During the Dixon-led Alder Creek digs, the team discovered the remains of a hearth; an important find because it suggests a long-term stay. There was also pipe bowl fragments, tiny pieces of bone, including charred bone, lead balls of various sizes and ceramic fragments. The artifacts were dated to the appropriate time period and the evidence of a fire hearth led the scientists to conclude that this was most likely a Donner family campsite.
“This absolutely adds more credibility to the interpretation that this is where the Donner families camped,” Dr. Hardesty said. “The artifacts they found are similar to what we found in 1990 and 1993.”
New forensic processes may still lead the researchers into breakthrough territory.
“Ten years ago, we didn’t have the technology we have today. Ground-penetrating radar wasn’t common and DNA analysis wasn’t being used for archeology. We can do so much more now,” Schablitsky noted.
Shannon Novak, an assistant professor of anthropology at Idaho State University, examined the bone fragments and found many of them were sawed, chopped and cut, which she thought suggested extreme desperation and starvation among the group.
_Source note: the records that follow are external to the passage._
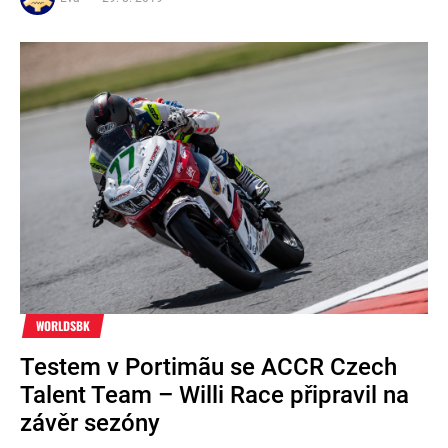
WORLDSBK
Testem v Portimãu se ACCR Czech
Talent Team – Willi Race připravil na
závěr sezóny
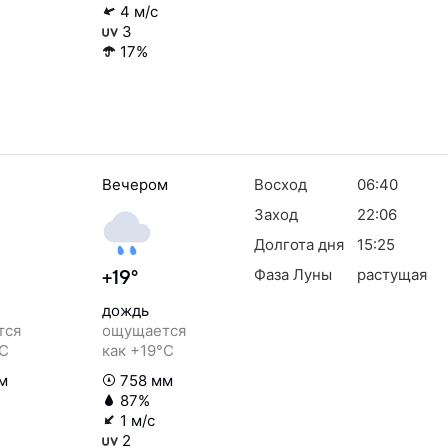
4 м/с
3
17%
Вечером
Восход
06:40
Заход
22:06
Долгота дня
15:25
Фаза Луны
растущая
+19°
дождь
тся
ощущается
°C
как +19°C
м
758 мм
87%
1 м/с
2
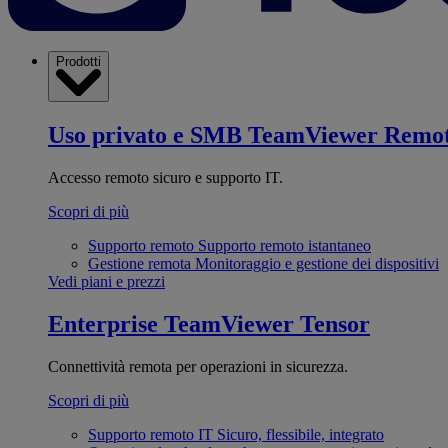
Prodotti
Uso privato e SMB
TeamViewer Remo
Accesso remoto sicuro e supporto IT.
Scopri di più
Supporto remoto
Supporto remoto istantaneo
Gestione remota
Monitoraggio e gestione dei dispositivi
Vedi piani e prezzi
Enterprise
TeamViewer Tensor
Connettività remota per operazioni in sicurezza.
Scopri di più
Supporto remoto IT
Sicuro, flessibile, integrato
There are limitations, however, to what the new skills and equipment can reveal. Of the nearly 16,000 bone fragments recovered at Alder Creek, virtually all of them are smaller than a human fingernail. Most are just too small to study effectively with current technologies. DNA analysis is unavailable due to the breakdown of the bone material from temperature extremes, soil acidity and a climate pattern of very wet and very dry conditions at the site.
Scientists used scanning electron microscopes to study 30 of the larger pieces in a search for human bones that had been boiled, an indicator of cannibalism. They were able to identify bones from horses, oxen, deer and dog, as well as rabbits and rodents, but again, no human bones were identified. The variety of animal bones at the Alder Creek campsite does suggest that the stranded pioneers there may have had more food available than previously thought. The anthropologists admit that based on the accounts that they had read, they expected to find human remains among the animal bones, but to claim that no cannibalism occurred at the Alder Creek site based on these results is a conclusion that many find premature.